Just because something isn’t discussed much anymore does not mean that it is no longer a problem. HIV/AIDS has not disappeared and, in fact, segments of some communities are experiencing an increase in the rate of escalation.
There has been much discussion about, and lots of opposition to, proposed reforms to the nation’s health care system. Funding and expense reduction has been a particular point of contention. At what point do we begin a dialogue concerning how well current programs are addressing existing problems? Can we afford to just talk about it and wait for government officials to decide what the next steps should be before action is taken?
The current rate of HIV/AIDS infection among African American women has continued to grow; African American women make up 65% of new AIDS diagnoses among women even though they represent a mere 12% of the overall female population in the United States. There are multiple reasons why this staggering statistic exists; factors related to social class and cultural conditions, increased levels of stress, poverty and poor health status put black women in America at an increased risk of contracting the virus. Personal responsibility matters too: some of the women (knowingly or not) either share men or have sex with men who have been in and out of jail. At the very least, women should approach sexual activity with healthy suspicion. Women should seek birth control and follow disease prevention measures (such as simply using a condom) that are readily available through organizations such as Planned Parenthood.
Why should this be discussed?
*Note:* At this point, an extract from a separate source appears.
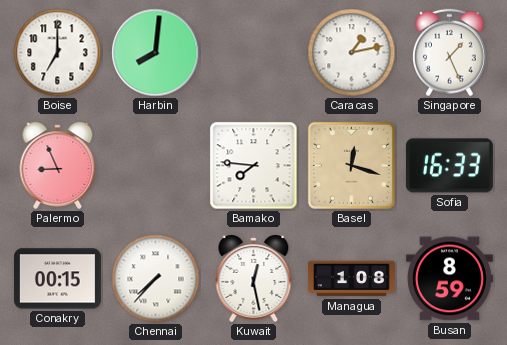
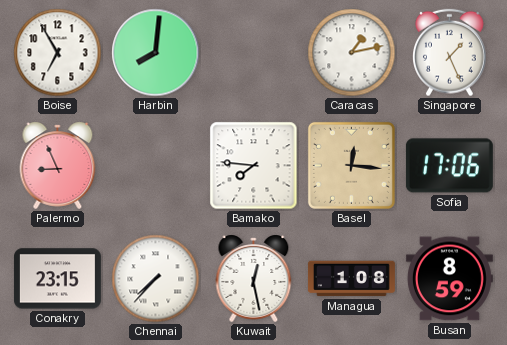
Boise: 7:00 -> 6:55
Basel: 12:18 -> 12:16
Sofia: 16:33 -> 17:06
Conakry: 00:15 -> 23:15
The fact that existing intervention programs have not really addressed the issues is reason enough. From a cost point of view if we as a nation are going to pay for programs we should make sure they’re doing what they say they are intended to do. More personally, as a nurse I see that the increasing proportions of new AIDS diagnosis among black women may reflect disparities in whether and how women seek healthcare. Early testing, early access to medical care and adherence to highly active retroviral therapy is critical for anyone who is infected with HIV/AIDS virus.
If we as a society do not develop effectively run programs that address the social and economic states associated with HIV risk the problem will only become more widespread. Viruses do not discriminate. Intervention programs for African American women that target risks are behavioral programs — but the need for support programs and services that have a positive psychological, physical and social effect are also needed. This added support will greatly help to decrease the spread of this disease among African American women. It should be acknowledged that most of the women who are infected engaged in monogamous heterosexual sex. Pointing fingers and talk of personal accountability will not stop the spread of the HIV/AIDS virus — it only adds to the stigma of shame for those who are ill informed and in need of assistance.
We should be long past the point of using archaic methods to solve ever-evolving problems. Elected officials who truly are interested in health care need to study effective means for addressing imbalances in access to care and delivery of health care services.